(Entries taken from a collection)
[Start of Attachment]

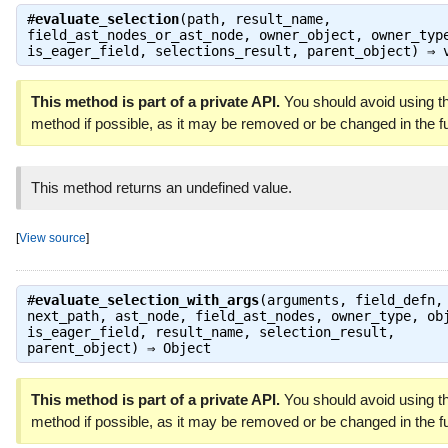
#
evaluate_selection
(path, result_name,
field_ast_nodes_or_ast_node, owner_object, owner_typ
is_eager_field, selections_result, parent_object) ⇒
This method is part of a private API.
You should avoid using th
method if possible, as it may be removed or be changed in the fu
This method returns an undefined value.
[
View source
]
#
evaluate_selection_with_args
(arguments, field_defn,
next_path, ast_node, field_ast_nodes, owner_type, ob
is_eager_field, result_name, selection_result,
parent_object) ⇒
Object
This method is part of a private API.
You should avoid using th
method if possible, as it may be removed or be changed in the fu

[End of Attachment]

● **Work instruction**
Output every entry verbatim but skip the pictures.

● **Solution to this problem**
#
evaluate_selection
(path, result_name,
field_ast_nodes_or_ast_node, owner_object, owner_typ
is_eager_field, selections_result, parent_object) ⇒
This method is part of a private API.
You should avoid using th
method if possible, as it may be removed or be changed in the fu
This method returns an undefined value.
[
View source
]
#
evaluate_selection_with_args
(arguments, field_defn,
next_path, ast_node, field_ast_nodes, owner_type, ob
is_eager_field, result_name, selection_result,
parent_object) ⇒
Object
This method is part of a private API.
You should avoid using th
method if possible, as it may be removed or be changed in the fu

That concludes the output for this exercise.